● **INPUT**
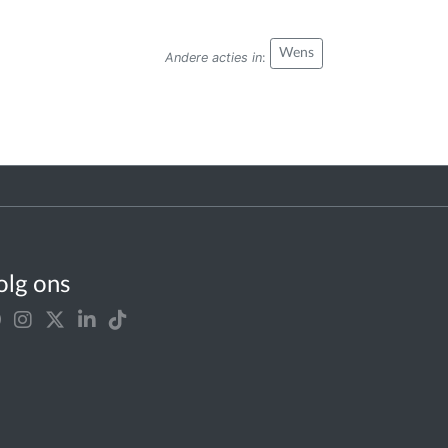
Wens
Andere acties in
:
olg ons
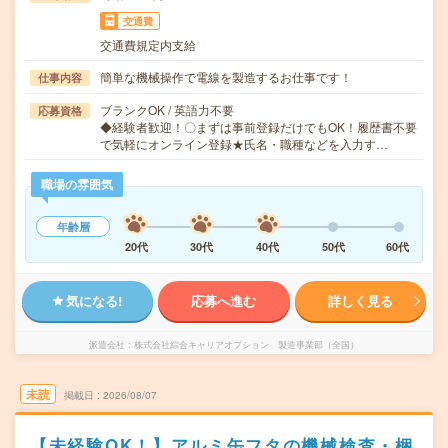
交通費
交通費規定内支給
簡単な機械操作で電線を製造するお仕事です！
仕事内容
ブランクOK / 英語力不要
応募資格
◆経験者歓迎！〇まずは事前登録だけでもOK！履歴書不要
で気軽にオンライン登録★氏名・職種などを入力す…
職場の雰囲気
年齢層
20代
30代
40代
50代
60代
気になる!
応募へ進む
詳しく見る
派遣会社
株式会社綜合キャリアオプション 製造事業部（全国）
未読
掲載日
2026/08/07
【未経験OK！】アルミ缶フタの機械検査・梱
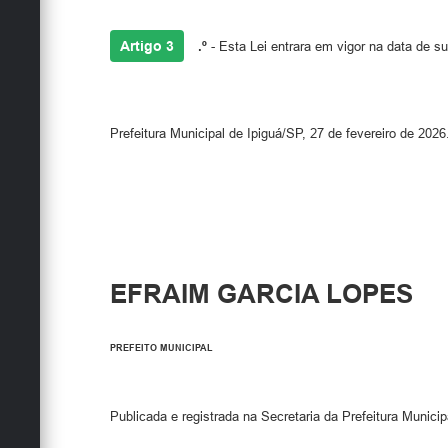
Artigo 3
.º
- Esta Lei entrara em vigor na data de s
Prefeitura Municipal de Ipiguá/SP, 27 de fevereiro de 2026
EFRAIM GARCIA LOPES
PREFEITO MUNICIPAL
Publicada e registrada na Secretaria da Prefeitura Municip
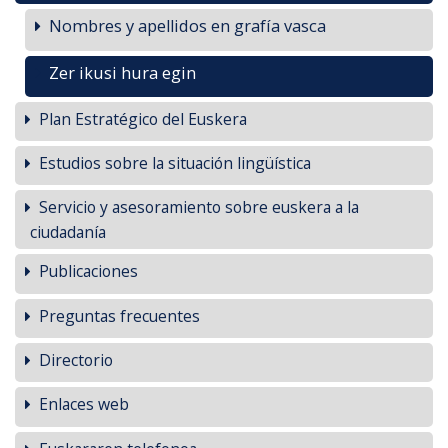
Nombres y apellidos en grafía vasca
Zer ikusi hura egin
Plan Estratégico del Euskera
Estudios sobre la situación lingüística
Servicio y asesoramiento sobre euskera a la
ciudadanía
Publicaciones
Preguntas frecuentes
Directorio
Enlaces web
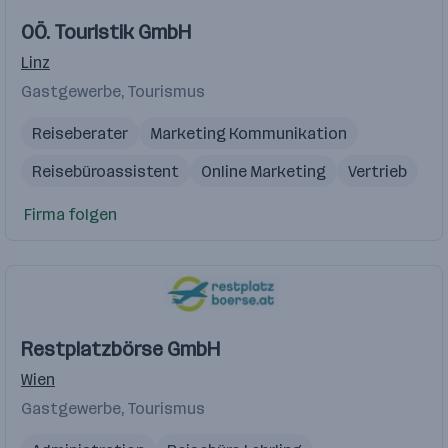
OÖ. Touristik GmbH
Linz
Gastgewerbe, Tourismus
Reiseberater
Marketing Kommunikation
Reisebüroassistent
Online Marketing
Vertrieb
Firma folgen
Restplatzbörse GmbH
Wien
Gastgewerbe, Tourismus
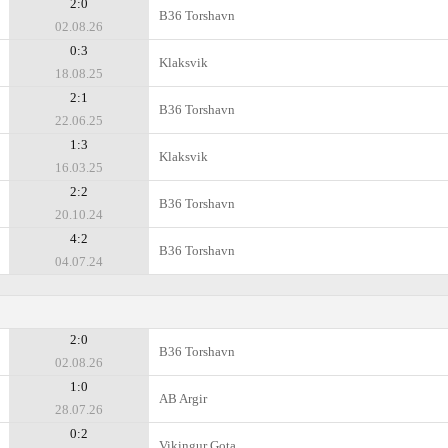
2:0
B36 Torshavn
02.08.26
0:3
Klaksvik
18.08.25
2:1
B36 Torshavn
22.06.25
1:3
Klaksvik
16.03.25
2:2
B36 Torshavn
20.10.24
4:2
B36 Torshavn
04.07.24
2:0
B36 Torshavn
02.08.26
1:0
AB Argir
28.07.26
0:2
Vikingur Gota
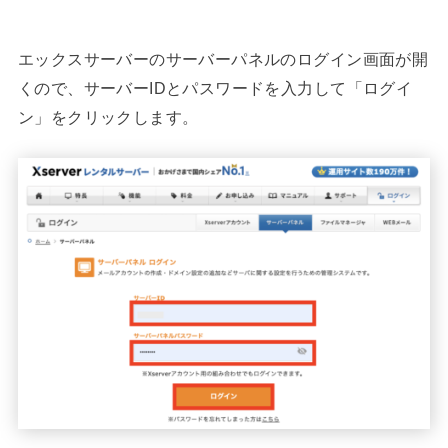
エックスサーバーのサーバーパネルのログイン画面が開
くので、サーバーIDとパスワードを入力して「ログイ
ン」をクリックします。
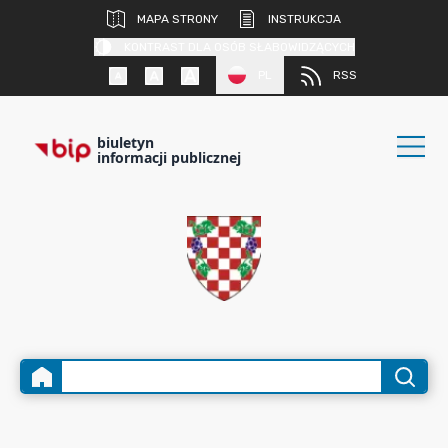
MAPA STRONY
INSTRUKCJA
KONTRAST DLA OSÓB SŁABOWIDZĄCYCH
PL
RSS
biuletyn
informacji publicznej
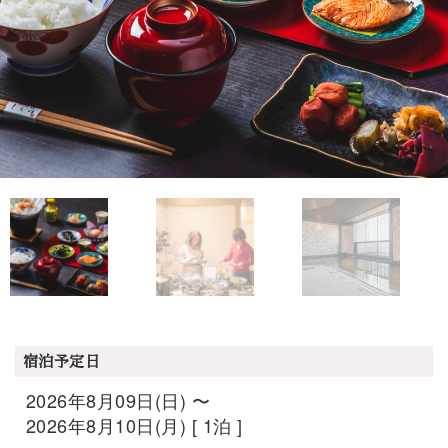
宿泊予定日
2026年8月09日(日) 〜
2026年8月10日(月) [ 1泊 ]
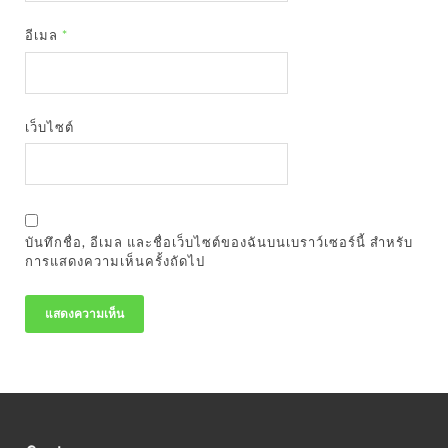
อีเมล
*
เว็บไซต์
บันทึกชื่อ, อีเมล และชื่อเว็บไซต์ของฉันบนเบราว์เซอร์นี้ สำหรับ
การแสดงความเห็นครั้งถัดไป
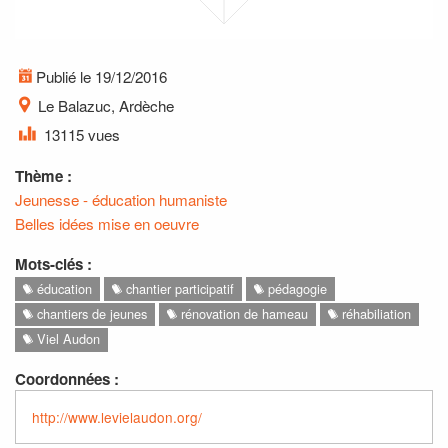
Publié le 19/12/2016
Le Balazuc, Ardèche
13115 vues
Thème :
Jeunesse - éducation humaniste
Belles idées mise en oeuvre
Mots-clés :
éducation
chantier participatif
pédagogie
chantiers de jeunes
rénovation de hameau
réhabiliation
Viel Audon
Coordonnées :
http://www.levielaudon.org/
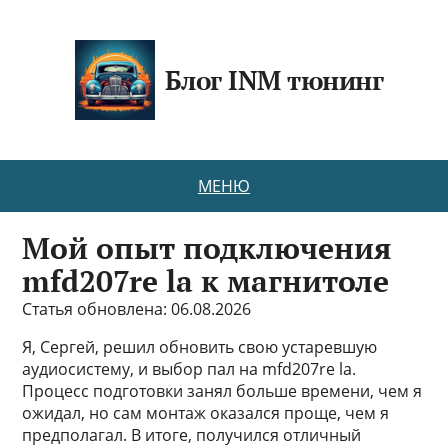
Блог INM тюнинг
МЕНЮ
Мой опыт подключения
mfd207re la к магнитоле
Статья обновлена: 06.08.2026
Я, Сергей, решил обновить свою устаревшую
аудиосистему, и выбор пал на mfd207re la.
Процесс подготовки занял больше времени, чем я
ожидал, но сам монтаж оказался проще, чем я
предполагал. В итоге, получился отличный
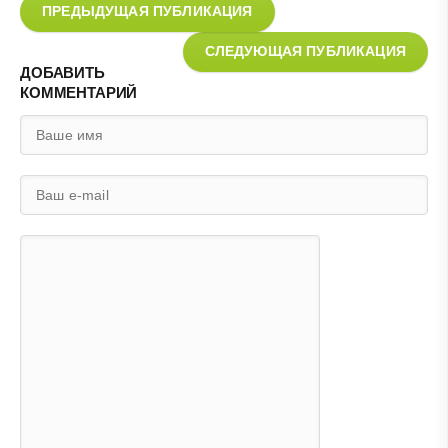
ПРЕДЫДУЩАЯ ПУБЛИКАЦИЯ
СЛЕДУЮЩАЯ ПУБЛИКАЦИЯ
ДОБАВИТЬ
КОММЕНТАРИЙ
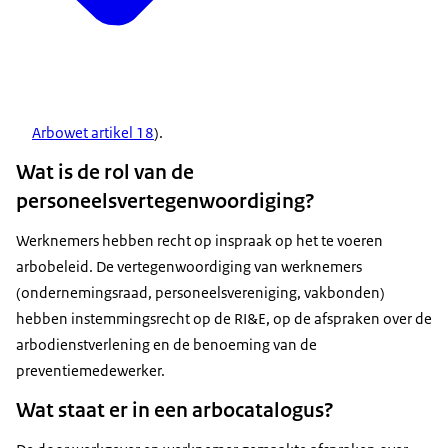
Arbowet artikel 18
).
Wat is de rol van de
personeelsvertegenwoordiging?
Werknemers hebben recht op inspraak op het te voeren
arbobeleid. De vertegenwoordiging van werknemers
(ondernemingsraad, personeelsvereniging, vakbonden)
hebben instemmingsrecht op de RI&E, op de afspraken over de
arbodienstverlening en de benoeming van de
preventiemedewerker.
Wat staat er in een arbocatalogus?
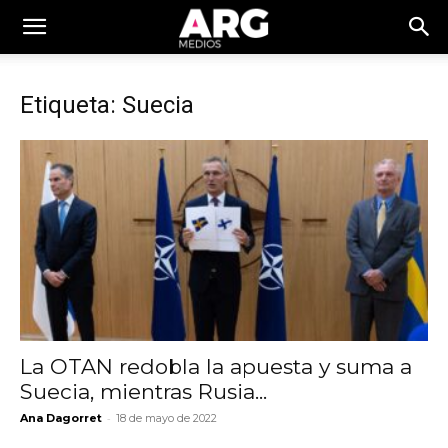
Etiqueta: Suecia
La OTAN redobla la apuesta y suma a
Suecia, mientras Rusia...
-
Ana Dagorret
18 de mayo de 2022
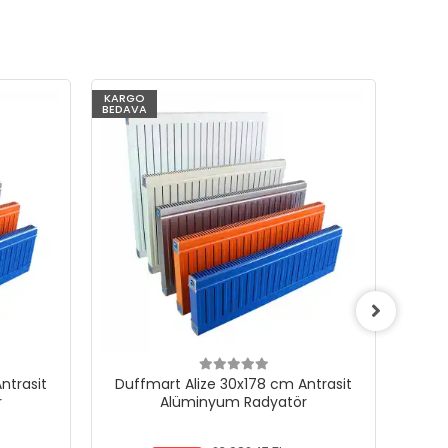
KARGO
KARG
BEDAVA
BEDAV
ntrasit
Duffmart Alize 30x178 cm Antrasit
Duf
r
Alüminyum Radyatör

● **EXERCISE REQUIREMENTS**
Every line from the data above that contains "Prefeitura" must appear in the answer.

● **RESPONSE BELOW**
Prefeitura Municipal de Ipiguá/SP, 27 de fevereiro de 2026
Publicada e registrada na Secretaria da Prefeitura Municip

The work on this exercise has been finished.